“Rabb’in, sadece kendisine kulluk etmenizi ve anne babanıza ihsanda bulunmanızı kesin bir şekilde emretti…” (İsra: 23)
Âyetimizin birinci cümlesindeki emir çok geniş kapsamlıdır.Sadece Allah’tan başka bir ilâha kulluk yapmayı yasaklamakla kalmaz; aynı zamanda kişinin hiç tereddütsüz Allah’a ibadet ve itaat edip ona boyun eğmesi gerektiği anlamına da gelir. Sadece O’nun emirleri ve kanunları itaat edilmeye layık ve O’nun otoritesinin her şeyin üstünde olduğu kabul edilmelidir. Bu, sadece dînî inanç ve kişisel uygulama ile sınırlı bir emir değildi; aynı zamanda Rasulullah (S) tarafından Medîne’de uygulanarak ortaya konulan ahlâkî, kültürel ve siyasî sistemin de temelini teşkil eden bir ilkeydi. Bu kurulan sistemin ilk ve en önemli dayanağı, ancak Allah’ın ma’bud, kanun koyucu ve hâkim olarak kabul edilmesi ilkesiydi.

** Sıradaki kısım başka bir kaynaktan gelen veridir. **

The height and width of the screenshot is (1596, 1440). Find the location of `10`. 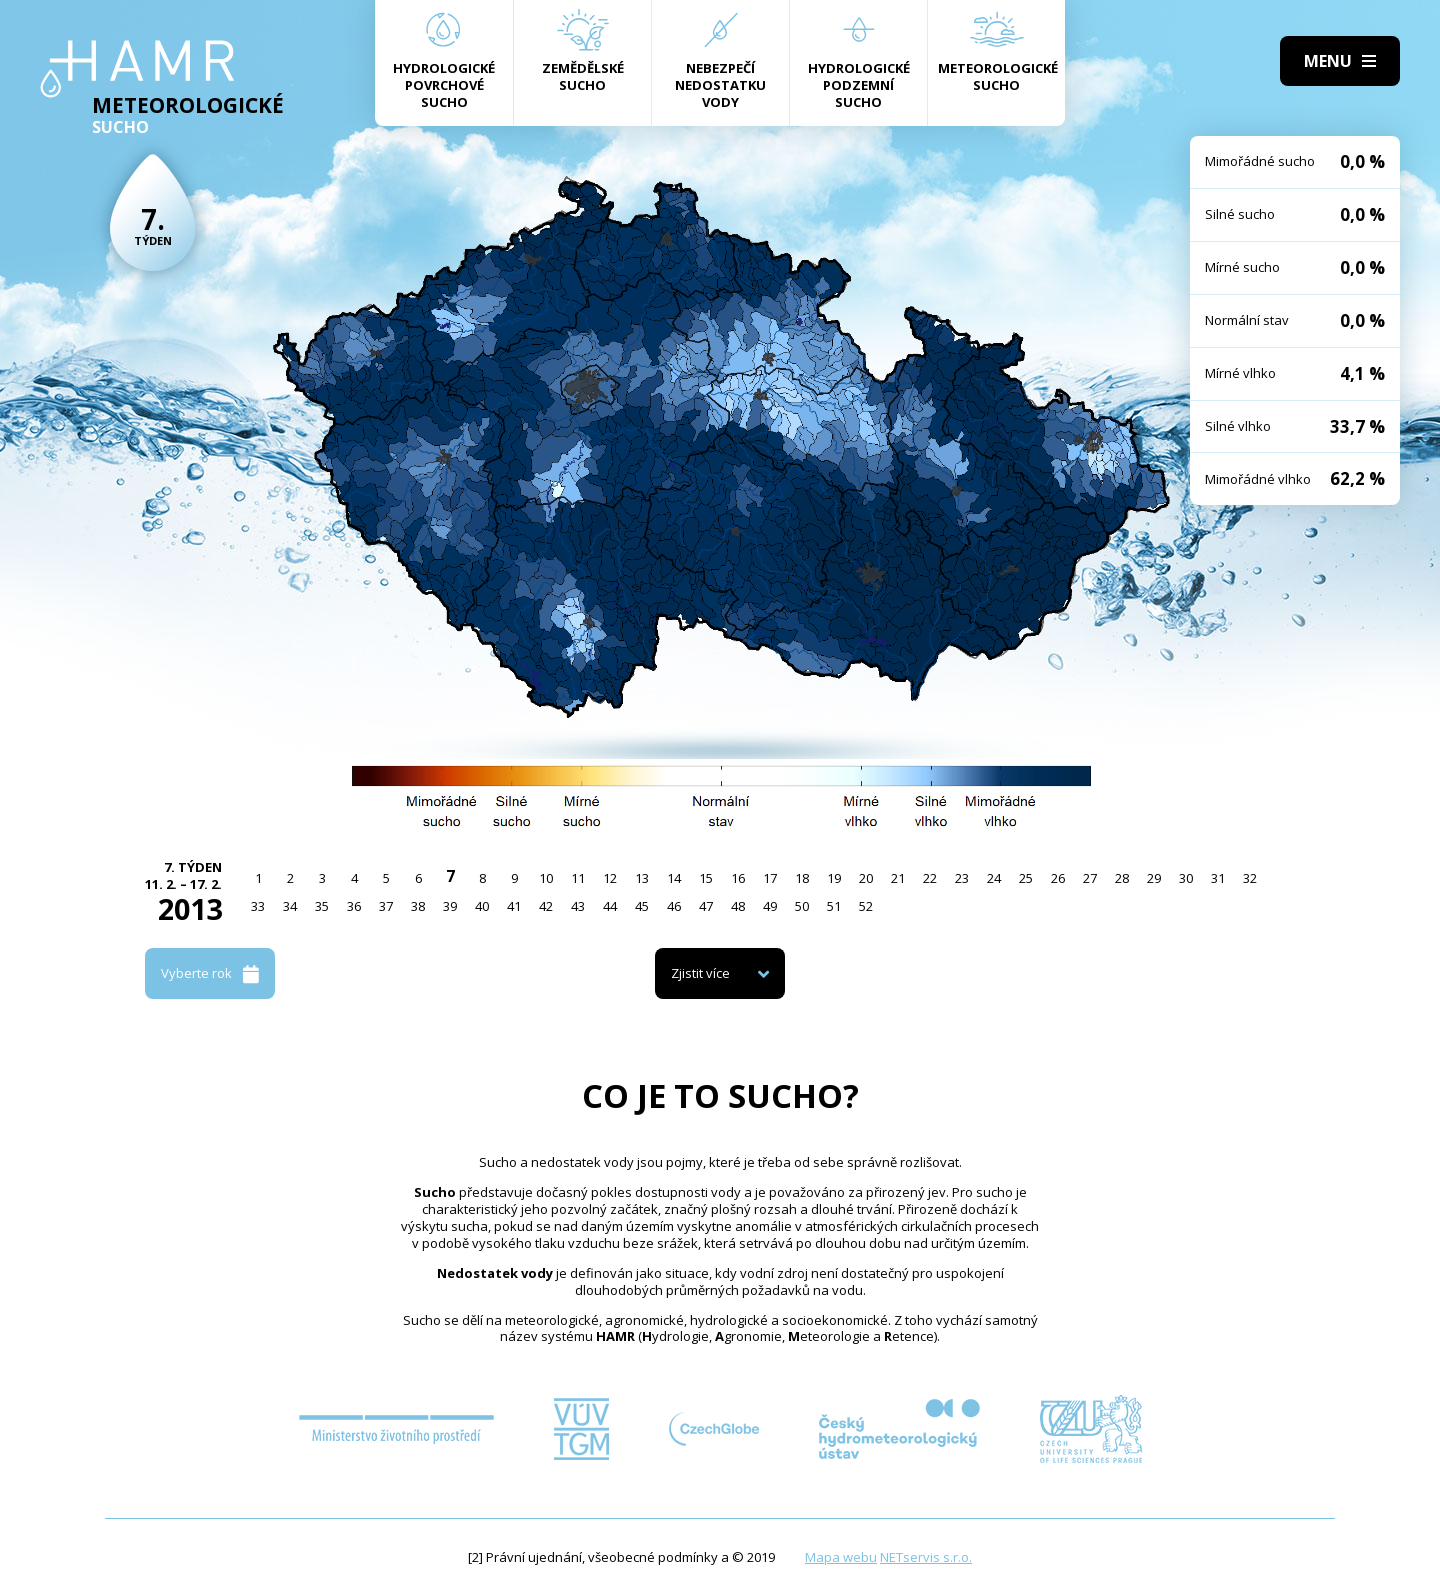 10 is located at coordinates (546, 878).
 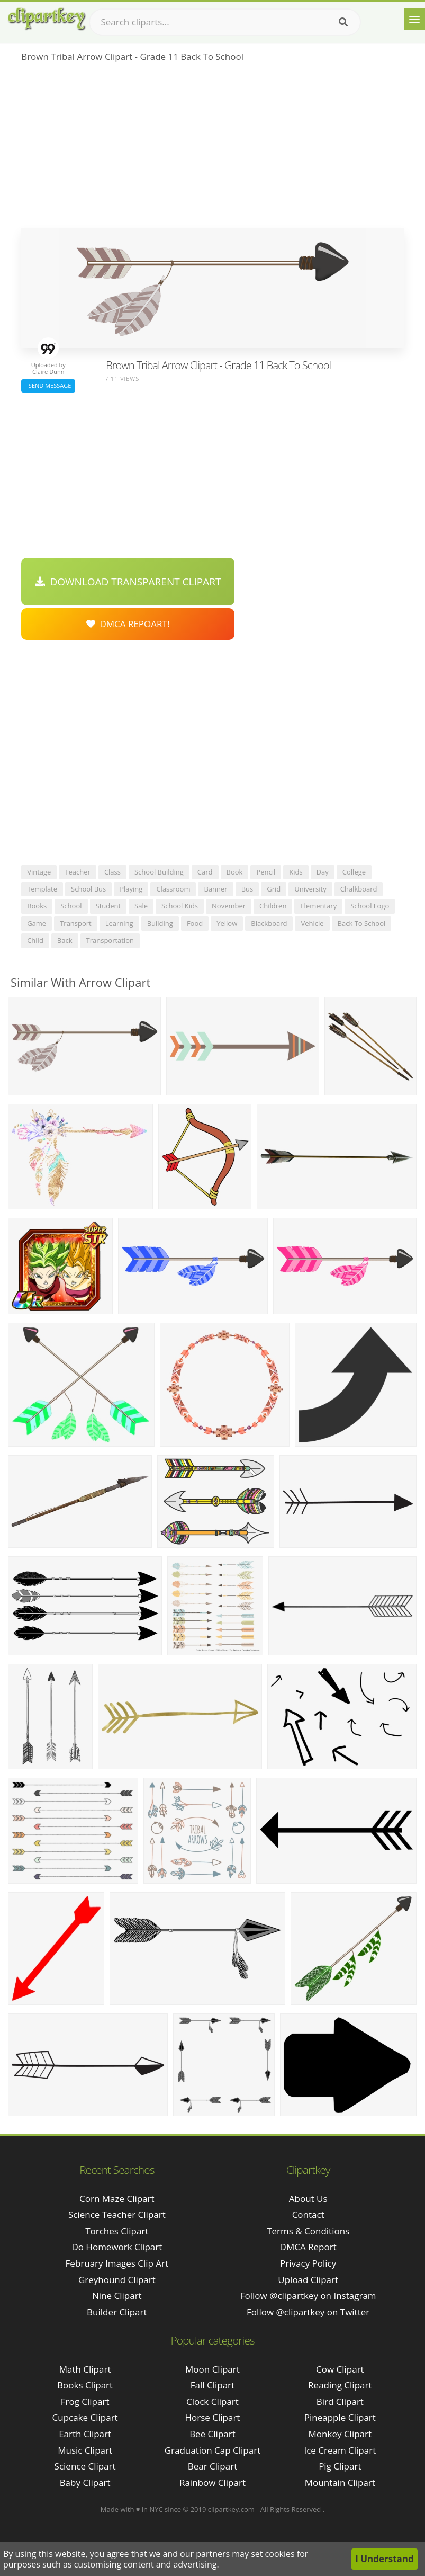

Âyetin başındaki emre bağlı diğer hüküm, insan üzerinde Allah’tan sonra en büyük hak sahibi olan kimselerin anne-baba olduğunu bildirmektedir. O halde çocuklar anne ve babalarına itaat etmeli, saygı göstermeli ve hizmet etmelidirler. Toplumdaki kolektif ahlâk, çocukların anne-babalarına müteşekkir ve saygılı olmalarını zorunlu kılmalıdır. Anne-baba nasıl çocukluklarında onları besleyip büyüttülerse çocuklar da onlara aynı şekilde hizmet etmelidirler. Her şeyin ötesinde bu âyet, sadece ahlâkî bir emir veya tavsiye değil, aynı zamanda ayrıntılarını hadis ve fıkıh kitaplarında bulabileceğimiz, anne-babanın hak ve yetkilerinin dayanağı niteliğindedir. Bundan başka, anne-babanın haklarını gözetme, onlara itaat ve saygılı davranış, İslâm toplum ve medeniyetinde maddî öğretimin ve ahlâkî eğitimin en önemli ögesini oluşturmaktadır. Tüm bunlar, İslâm devletinin, aile hayatını kanunlar, hukûkî düzenlemeler ve eğitim politikaları ile dengeli ve sağlıklı bir biçimde devam ettirmesi ve ailenin parçalanmasını engellemesi ilkesinin oluşmasını sağlayan emirlerdir.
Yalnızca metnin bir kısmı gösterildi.